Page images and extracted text
------------------------

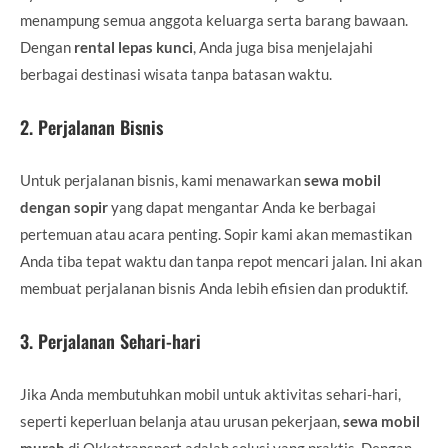
menampung semua anggota keluarga serta barang bawaan.
Dengan
rental lepas kunci
, Anda juga bisa menjelajahi
berbagai destinasi wisata tanpa batasan waktu.
2.
Perjalanan Bisnis
Untuk perjalanan bisnis, kami menawarkan
sewa mobil
dengan sopir
yang dapat mengantar Anda ke berbagai
pertemuan atau acara penting. Sopir kami akan memastikan
Anda tiba tepat waktu dan tanpa repot mencari jalan. Ini akan
membuat perjalanan bisnis Anda lebih efisien dan produktif.
3.
Perjalanan Sehari-hari
Jika Anda membutuhkan mobil untuk aktivitas sehari-hari,
seperti keperluan belanja atau urusan pekerjaan,
sewa mobil
murah
di Okkatransport adalah solusi yang praktis. Dengan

------------------------

**Exercise:** Return all of the entries exactly as written, but drop any pictures they hold.

**Result:**
menampung semua anggota keluarga serta barang bawaan.
Dengan
rental lepas kunci
, Anda juga bisa menjelajahi
berbagai destinasi wisata tanpa batasan waktu.
2.
Perjalanan Bisnis
Untuk perjalanan bisnis, kami menawarkan
sewa mobil
dengan sopir
yang dapat mengantar Anda ke berbagai
pertemuan atau acara penting. Sopir kami akan memastikan
Anda tiba tepat waktu dan tanpa repot mencari jalan. Ini akan
membuat perjalanan bisnis Anda lebih efisien dan produktif.
3.
Perjalanan Sehari-hari
Jika Anda membutuhkan mobil untuk aktivitas sehari-hari,
seperti keperluan belanja atau urusan pekerjaan,
sewa mobil
murah
di Okkatransport adalah solusi yang praktis. Dengan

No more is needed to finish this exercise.